**WHAT TO WORK ON:**
With the images left out, print every entry that follows exactly.

Top of STUDY MATERIAL

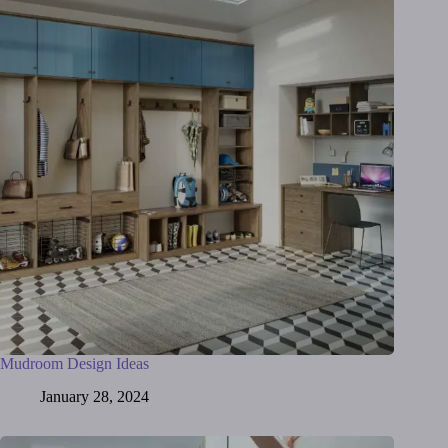
Mudroom Design Ideas
January 28, 2024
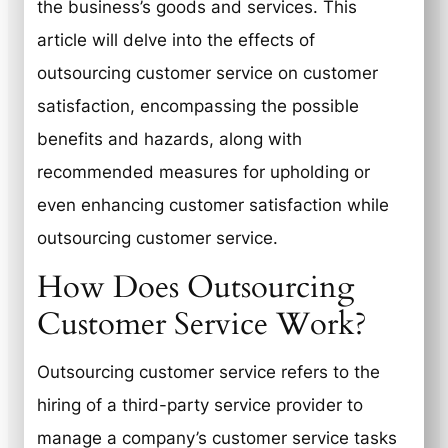
the business’s goods and services. This
article will delve into the effects of
outsourcing customer service on customer
satisfaction, encompassing the possible
benefits and hazards, along with
recommended measures for upholding or
even enhancing customer satisfaction while
outsourcing customer service.
How Does Outsourcing
Customer Service Work?
Outsourcing customer service refers to the
hiring of a third-party service provider to
manage a company’s customer service tasks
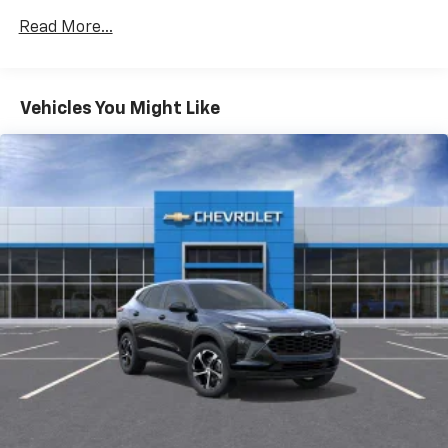
Wi-Fi Hotspot capable (Terms and limitations apply.
Read More...
See onstar.com or dealer for details.)
Wireless Apple CarPlay/Wireless Android Auto
Vehicles You Might Like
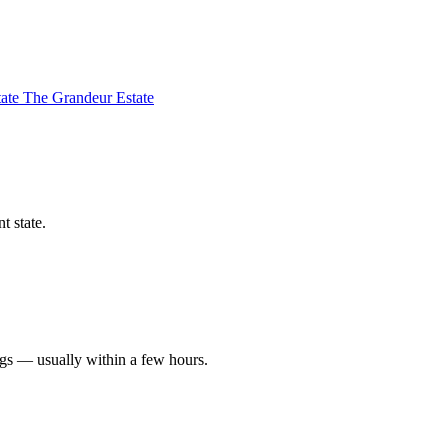
tate
The Grandeur Estate
t state.
ngs — usually within a few hours.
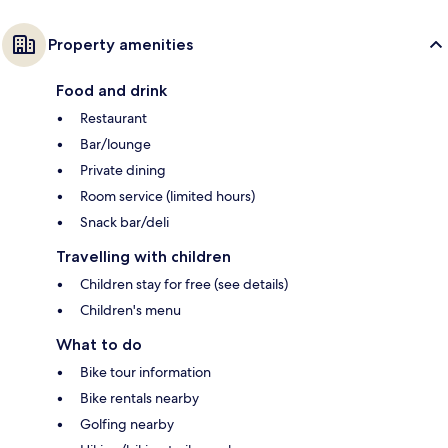
Property amenities
Food and drink
Restaurant
Bar/lounge
Private dining
Room service (limited hours)
Snack bar/deli
Travelling with children
Children stay for free (see details)
Children's menu
What to do
Bike tour information
Bike rentals nearby
Golfing nearby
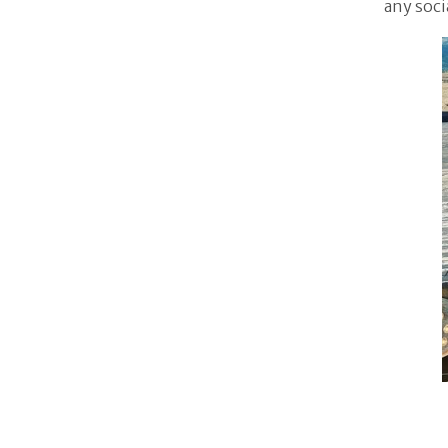
any soci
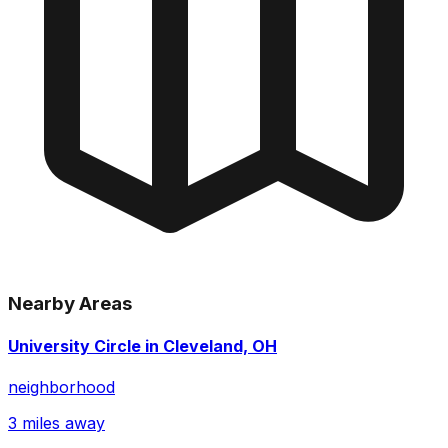
Nearby Areas
University Circle in Cleveland, OH
neighborhood
3 miles away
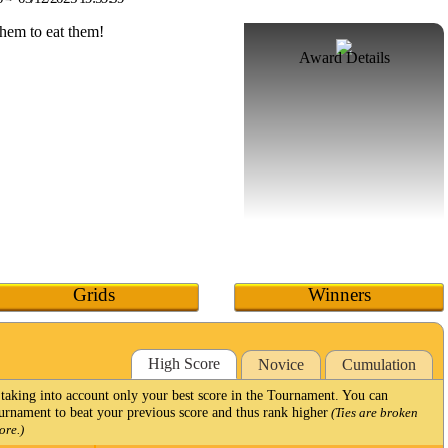
Award Details
Grids
Winners
High Score
Novice
Cumulation
taking into account only your best score in the Tournament. You can
Tournament to beat your previous score and thus rank higher
(Ties are broken
ore.)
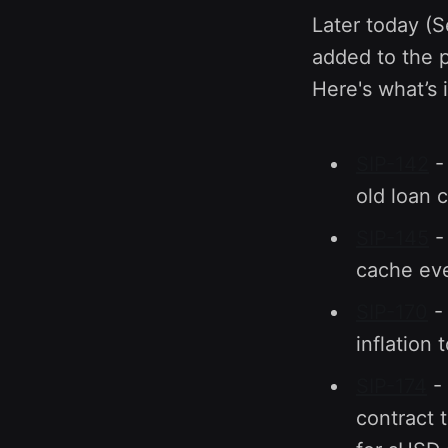
Later today (
added to the p
Here's what’s 
SIP-142
- 
old loan 
SIP-145
-
cache eve
SIP-170
- 
inflation 
SIP-174
- 
contract 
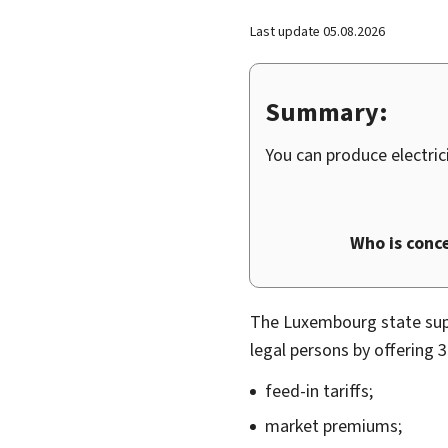
Last update
05.08.2026
Summary:
You can produce electri
Who is conc
The Luxembourg state su
legal persons by offering 
feed-in tariffs;
market premiums;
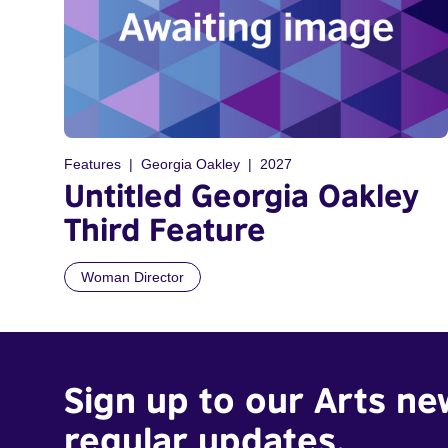
Features
Georgia Oakley
2027
Untitled Georgia Oakley
Third Feature
Woman Director
Sign up to our Arts ne
regular updates.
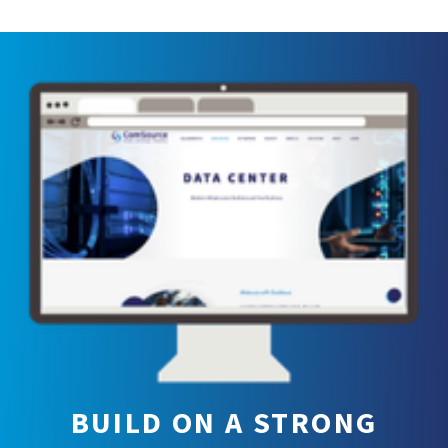
BUILD ON A STRONG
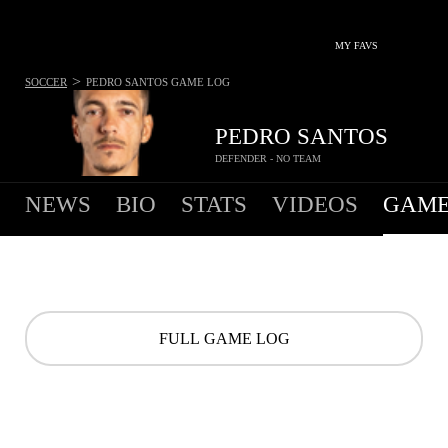
MY FAVS
>
SOCCER
PEDRO SANTOS
GAME LOG
PEDRO SANTOS
DEFENDER - NO TEAM
NEWS
BIO
STATS
VIDEOS
GAME
FULL GAME LOG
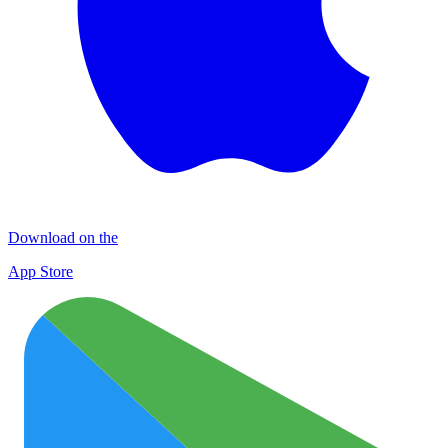
Download on the
App Store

Bottom of STUDY MATERIAL

**OUTPUT FOR THIS EXERCISE:**
Mudroom Design Ideas
January 28, 2024
the business’s goods and services. This
article will delve into the effects of
outsourcing customer service on customer
satisfaction, encompassing the possible
benefits and hazards, along with
recommended measures for upholding or
even enhancing customer satisfaction while
outsourcing customer service.
How Does Outsourcing
Customer Service Work?
Outsourcing customer service refers to the
hiring of a third-party service provider to
manage a company’s customer service tasks
Wi-Fi Hotspot capable (Terms and limitations apply.
Read More...
See onstar.com or dealer for details.)
Wireless Apple CarPlay/Wireless Android Auto
Vehicles You Might Like
tate
The Grandeur Estate
t state.
ngs — usually within a few hours.
Property amenities
Food and drink
Restaurant
Bar/lounge
Private dining
Room service (limited hours)
Snack bar/deli
Travelling with children
Children stay for free (see details)
Children's menu
What to do
Bike tour information
Bike rentals nearby
Golfing nearby
any soci
Nearby Areas
University Circle in Cleveland, OH
neighborhood
3 miles away
Award Details
Grids
Winners
High Score
Novice
Cumulation
taking into account only your best score in the Tournament. You can
Tournament to beat your previous score and thus rank higher
(Ties are broken
ore.)
Later today (
added to the p
Here's what’s 
SIP-142
- 
old loan 
SIP-145
-
cache eve
SIP-170
- 
inflation 
SIP-174
- 
contract 
Last update
05.08.2026
Summary:
You can produce electri
Who is conc
The Luxembourg state su
legal persons by offering 
feed-in tariffs;
market premiums;
Features
Georgia Oakley
2027
Untitled Georgia Oakley
Third Feature
Woman Director
Sign up to our Arts ne
regular updates.
BUILD ON A STRONG
MY FAVS
>
SOCCER
PEDRO SANTOS
GAME LOG
PEDRO SANTOS
DEFENDER - NO TEAM
NEWS
BIO
STATS
VIDEOS
GAME
FULL GAME LOG
Download on the
App Store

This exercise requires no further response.